The first chord is sometimes called the tonic, the fifth chord dominant, and the fourth chord subdominant, in order of harmonic importance in relation to the native key of the song. For whatever reason, these three chords have strong harmonies between each other, which makes them a perfect backing for pop songs and beyond.
In other genres of music, songwriters may deliberately avoid settling on the tonic chord or using this pattern to deliberately create tension throughout a musical composition. In this way, chord creations and progressions are as much of a creative choice as picking out a melody or rhythm for your music.

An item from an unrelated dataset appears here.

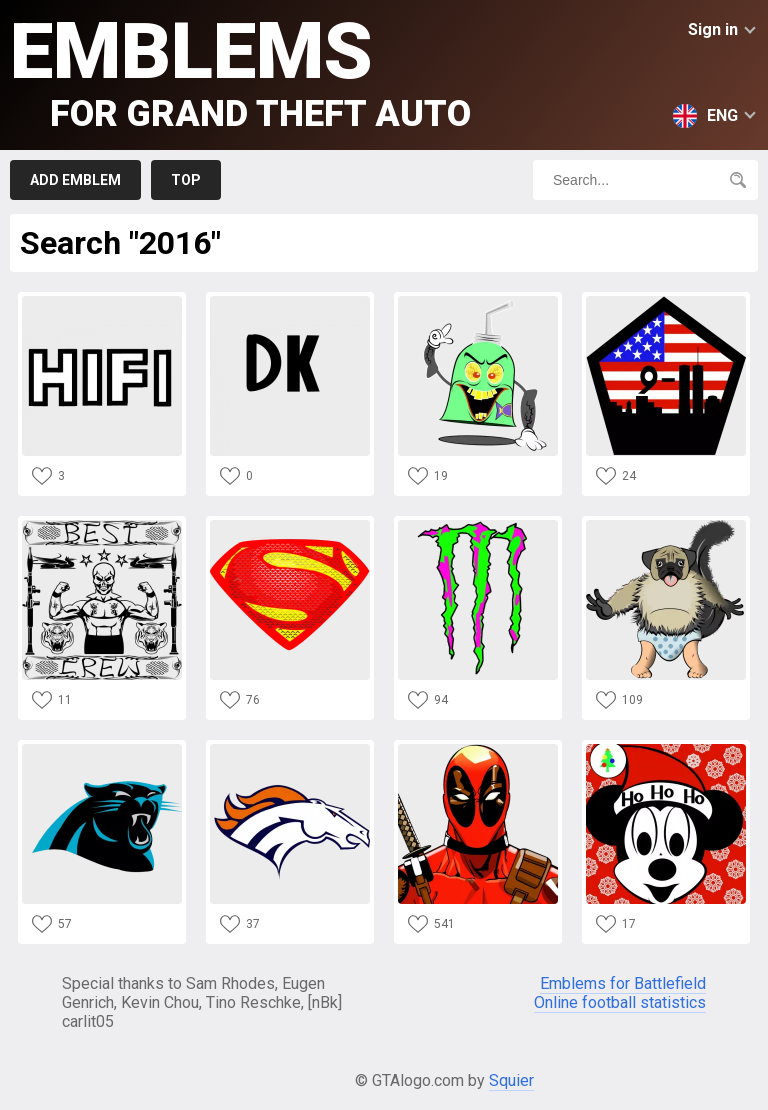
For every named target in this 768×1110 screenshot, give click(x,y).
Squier (511, 1080)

Audio with the same chord progression can take on completely different meanings too. It's important to remember that chord progressions are just one of the components that make up the overall feeling of a song. Just take a look at the fraction and variety of songs that can be played with C F G and Am on guitar:
8 Common Chord Progressions Every Musician Should Know
Without further ado, here are some of the most common chord progressions every musician should know. Using these chord progressions, you can play most modern music.
I IV V
The I IV V, or variations of it, is one of the more common chord progressions you'll come across time and time again while writing. You'll also find a variation with four chords with I IV V I. You can hear this chord progression in rock and pop songs dating as far back as Chuck Berry's Johnny B. Goode :
I V vi IV
This chord progression, and slight variations of it, are still heard in Western pop music. Whether it's Ride by Twenty One Pilots or All Too Well by Taylor Swift, you can count on this chord progression to get you moving:
12-bar blues is a progression that integrates the I IV and V chords. In this progression, you cycle between these chords for 12 bars as shown in the chart:
You can hear this progression in action through songs like Ball and Biscuit by The White Stripes and Red House by Jimi Hendrix:
I ii iii IV
Though this more complex chord progression isn't as popular in rock and pop music of today, you'll still hear it playing in older hits like The Beatles' Here, There, and Everywhere and Lean On Me by Bill Withers:
ii V I
This atypical chord progression is often seen throughout songs with a jazz influence. You'll hear it in songs like Maroon 5's Sunday Morning and Satin Doll by Duke Ellington:
I vi IV V
While this is a less common sound than other variations utilizing the I IV and V, this chord progression can still be heard in songs like Stand by Me by Ben E. King and Every Breath You Take by The Police:
vi IV I V
This unconventional progression starts on a minor chord but is in a major key. In C major, this would equate to Am F C G. For example, you can hear this progression showcased in songs like Iggy Pop's The Passenger or Flo Rida's Whistle:
This chord progression, also known as I V vi iii, got its name for its famous use in Pachelbel's Canon. You can hear this progression in several songs including Memories by Maroon 5:
Chord progressions are the secret sauce to any standout record. A great progression serves as the foundation of any great song, so it's worth having an understanding of how they work. Hopefully, this guide makes it easier for you to learn all of the common chord progressions heard in popular music! Enjoy using these progressions to play along with some of your favorite songs.